Le Pont Dona Ana enjambe le Zambèze entre les localités de Vila de Sena et Mutarara, au Mozambique. Cet ouvrage d'art ferroviaire a permis d'achever le chemin de fer de Sena reliant le Malawi, pays enclavé, au port de Beira sur l'océan Indien ainsi que l'acheminement du charbon en provenance du bassin houiller de Moatize vers ce même port, via la ligne Dona Ana—Moatize.

Ce pont, ouvert à la circulation en 1934, est long de 3,67 km et comprend 33 travées de 80 m et 7 de 50 m de long. Il a été en son temps, le plus grand pont ferroviaire d'Afrique. Il reste l'un des trois seuls ponts permettant le franchissement du Zambèze au mozambique avec le pont Samora-Machel en amont et le pont Armando Emilio Guebuza en aval.
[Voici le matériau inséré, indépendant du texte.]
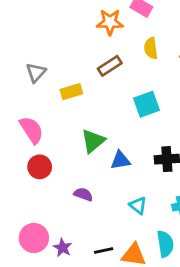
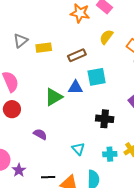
yellow semicircle: (151, 48) -> (106, 37), turned 35
brown rectangle: (110, 66) -> (77, 55), moved
yellow rectangle: (71, 92) -> (44, 48), moved
blue triangle: (120, 160) -> (75, 87), moved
Rendu inutilisable par des attaques du RENAMO durant la guerre civile mozambicaine , il a été réparé en 1995 et converti à la circulation routière puis totalement fermé au trafic routier en 2006 et ré-ouvert uniquement au trafic ferroviaire en 2009.

Toponymie[modifier | modifier le code]

Dona Ana fait référence à la petite localité, de nos jours dénommée Mutarara, sur la rive gauche du Zambèze, à partir de laquelle le pont a été édifié. Le nom de la localité provient lui même d'Ana Cativa, une riche prazeira ainsi que l'on nommait dans la colonie du Mozambique, les Portugais possédant de grandes propriétés, les prazos, dans la vallée du Zambèze[1]. Dona Ana a été décrite comme une « femme zambésienne blanche d'une beauté saisissante et extrêmement riche qui, à son apogée, aurait possédé un palanquin (machila) incrusté d'or »[1].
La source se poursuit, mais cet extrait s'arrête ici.